Leonard Holt was a paragon of respectability. He was a middle-aged, hard-working lab technician who had worked at the same Pennsylvania paper mill for nineteen years. Having been a Boy Scout leader, an affectionate father, a member of the local fire brigade, and a regular church attender, he was admired as a model in his community. Until that image exploded in a well-planned for of bloodshed one brisk October morning.
A proficient marksman, Leonard Holt stuffed two pistols in his coat pockets and drove to the mill. He stalked slowly into his shop and began shooting with calculated frenzy. He filled several co-workers with two or three bullets apiece, firing more than thirty shots, killing some men he had known for more than fifteen years. When the posse found him standing defiantly in his doorway, he snarled, “Come and get me, you—I’m not taking any more of your--!” Bewilderment swept the community.
Puzzled policemen and friends finally found a train of logic behind his brief reign of terror. Down deep within the heart of Leonard Holt rumbled the giant of resentment. His monk-like exterior concealed the seething hated within. The investigation yielded the following facts. Several victims had been promoted over him while he remained in the same position. More than one in Holt’s carpool had quit riding with him due to his reckless driving. The man was brimming with resentment-rage that could be held no longer. Beneath his picture in Time, the caption told the story: Responsible, Respectable, and Resentful.” ── Michael P. Green《Illustrations for Biblical Preaching》
Bruce Goodrich was being initiated into the cadet corps at Texas A & M University. One night, Bruce was forced to run until he dropped -- but he never got up. Bruce Goodrich died before he even entered college.
A short time after the tragedy, Bruce's father wrote this letter to the administration, faculty, student body, and the corps of cadets: "I would like to take this opportunity to express the appreciation of my family for the great outpouring of concern and sympathy from Texas A & M University and the college community over the loss of our son Bruce. We were deeply touched by the tribute paid to him in the battalion. We were particularly pleased to note that his Christian witness did not go unnoticed during his brief time on campus."
Mr. Goodrich went on: "I hope it will be some comfort to know that we harbor no ill will in the matter. We know our God makes no mistakes. Bruce had an appointment with his Lord and is now secure in his celestial home. When the question is asked, 'Why did this happen?' perhaps one answer will be, 'So that many will consider where they will spend eternity.'" ── Our Daily Bread, March 22, 1994.

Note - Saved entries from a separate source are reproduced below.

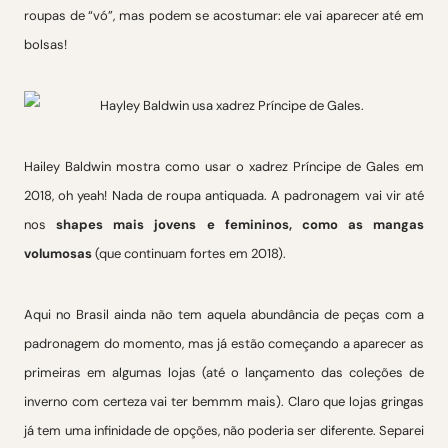
roupas de “vó”, mas podem se acostumar: ele vai aparecer até em
bolsas!
Hailey Baldwin mostra como usar o xadrez Príncipe de Gales em
2018, oh yeah! Nada de roupa antiquada. A padronagem vai vir até
nos
shapes mais jovens e femininos, como as mangas
volumosas
(que continuam fortes em 2018).
Aqui no Brasil ainda não tem aquela abundância de peças com a
padronagem do momento, mas já estão começando a aparecer as
primeiras em algumas lojas (até o lançamento das coleções de
inverno com certeza vai ter bemmm mais). Claro que lojas gringas
já tem uma infinidade de opções, não poderia ser diferente. Separei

An author for Reader's Digest writes how he studied the Amish people in preparation for an article on them. In his observation at the school yard, he noted that the children never screamed or yelled. This amazed him. He spoke to the schoolmaster. He remarked how he had not once heard an Amish child yell, and asked why the schoolmaster thought that was so. The schoolmaster replied, "Well, have you ever heard an Amish adult yell?"── Reader's Digest.

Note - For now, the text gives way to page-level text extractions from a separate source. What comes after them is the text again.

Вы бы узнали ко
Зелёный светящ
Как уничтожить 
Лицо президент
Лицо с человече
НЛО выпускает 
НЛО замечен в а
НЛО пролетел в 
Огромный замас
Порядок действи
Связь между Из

Doctors from Coral Gables, Fla., compared the efficiency of the heart's pumping action in 18 men with coronary artery disease to nine healthy controls. Each of the study participants underwent one physical stress test (riding an exercise bicycle) and three mental stress tests (doing math problems in their heads, recalling a recent incident that had made them very angry, and giving a short speech to defend themselves against a hypothetical charge of shoplifting). Using sophisticated X-ray techniques, the doctors took pictures of the subjects' hearts in action during these tests.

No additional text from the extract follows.